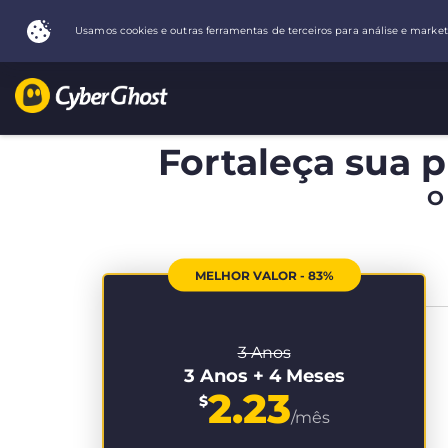
Fortaleça sua p
O
MELHOR VALOR - 83%
3 Anos
3 Anos + 4 Meses
2.23
$
/mês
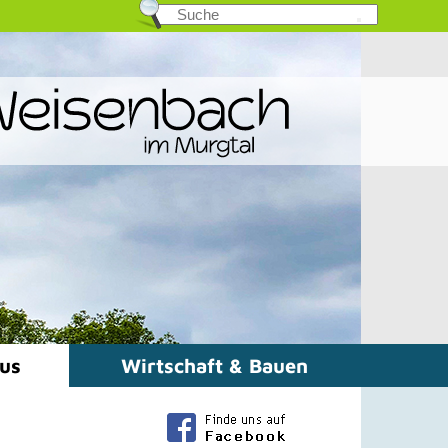
mus
Wirtschaft & Bauen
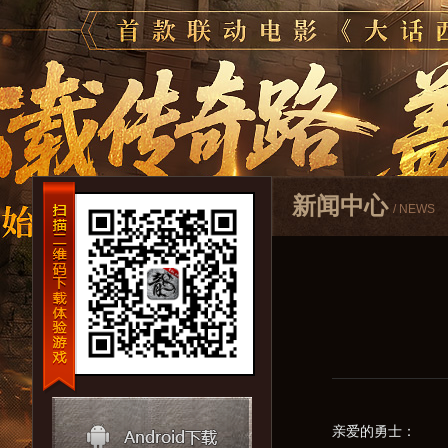
新闻中心
/ NEWS
亲爱的勇士：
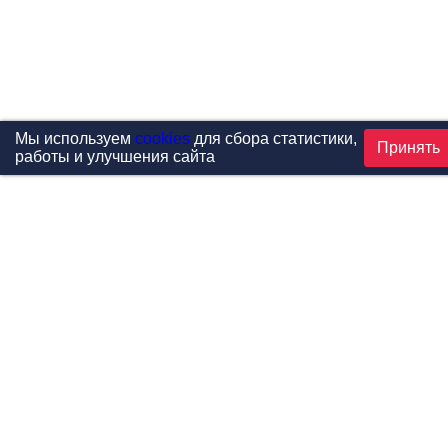
Мы используем
cookies
для сбора статистики,
Принять
работы и улучшения сайта
Проекты
Каталог
Новости
Контакты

Directions for this task: Output a verbatim copy of the entries and skip the pictures.

Completed exercise:
Fortaleça sua p
O
MELHOR VALOR - 83%
3 Anos
3 Anos + 4 Meses
2.23
$
/mês
mus
Wirtschaft & Bauen
新闻中心
/ NEWS
亲爱的勇士：
Мы используем
cookies
для сбора статистики,
Принять
работы и улучшения сайта
Проекты
Каталог
Новости
Контакты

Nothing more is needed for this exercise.